Der technologische Fortschritt und die zunehmende Digitalisierung haben zur Folge, dass vermehrt auch branchenfremde Unternehmen – beispielsweise aus dem Software-Segment – in den Medtech-Markt vorrücken. Diese Entwicklung verschärft den Wettbewerb, bietet Medtech-Unternehmen aber auch Chancen für strategische Allianzen.
Medtech-relevante Trends
Der SMTI 2020 analysiert neu auch Medtech-relevante Trends in den Bereichen Produktinnovation, Herstellungsverfahren, Diagnostik, Therapie und Gesundheitsversorgung. «Werkstoffinnovation» und «Smart Devices» sind die meistgenannten Trends unter den Herstellern. Wie in vielen anderen Branchen auch, können sich Medizintechnik-Unternehmen nicht auf ihren bisherigen technischen Fähigkeiten ausruhen. Die Digitalisierung etwa hat auf allen Ebenen Einzug gehalten. Künstliche Intelligenz und Big Data, Sensorik, Robotik, vernetzte Operationssäle, personalisierte Medizin und E-Health stehen stellvertretend dafür.

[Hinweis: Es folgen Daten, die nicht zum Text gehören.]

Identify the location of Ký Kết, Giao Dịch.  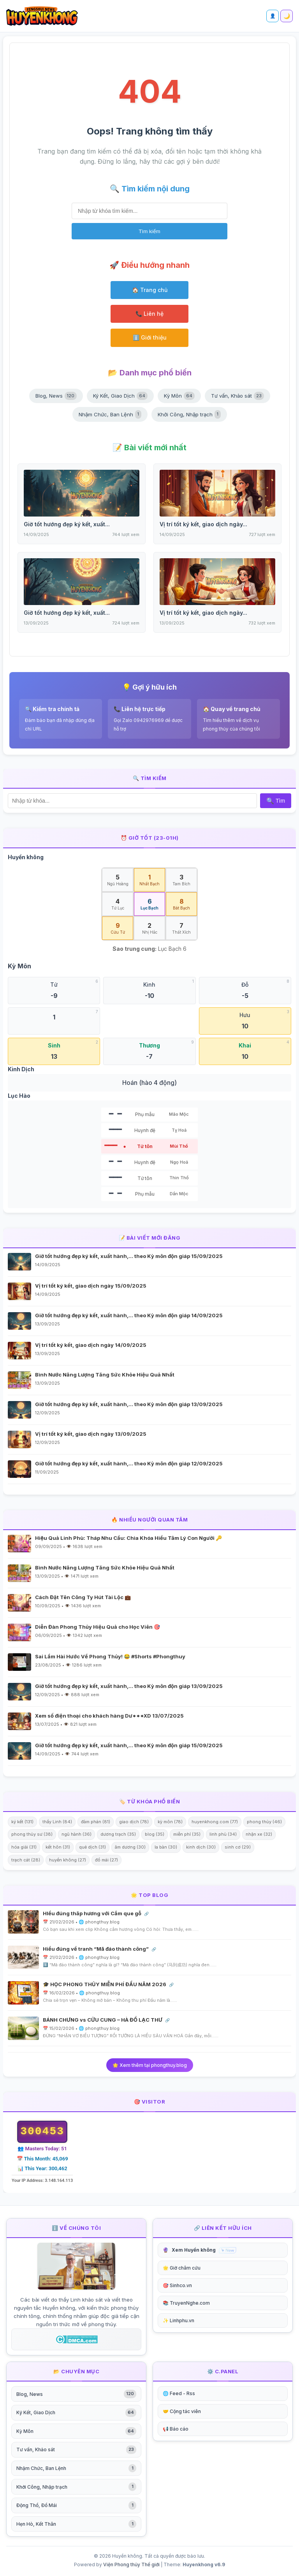
(120, 396).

Hohe Standortattraktivität sichern
Die befragten Unternehmen sehen betreffend Standortattraktivität den grössten Handlungsbedarf beim Zugang zu qualifizierten Fachkräften und bei politisch verlässlichen Rahmenbedingungen. Die Antworten haben einen hohen Aktualitätsbezug. Das Abkommen über die gegenseitige Anerkennung von Konformitätsbewertungen (Mutual Recognition Agreement, MRA) zwischen der Schweiz und der EU ist noch nicht aktualisiert, was die Branche in grosse Bedrängnis bringt. Zudem steht die Volksabstimmung über die Begrenzungsinitiative vor der Tür. Eine Annahme der Initiative am 27. September würde den Fachkräftemangel in der Branche verschärfen, die Rechtsunsicherheit zwischen der Schweiz und der EU auf Jahre hinaus zementieren und folglich die Beziehung zur wichtigsten Handelspartnerin belasten. «Die Schweiz bietet Medtech-Unternehmen traditionell attraktive Rahmenbedingungen. Sie sind essenziell für Erfolg und internationale Konkurrenzfähigkeit. Die hohe Standortat-traktivität der Schweiz ist eine Errungenschaft. Sie ist nicht auf alle Zeiten garantiert. Wir müssen Sorge zu ihr tragen», sagt Peter Biedermann, Geschäftsleiter von Swiss Medtech.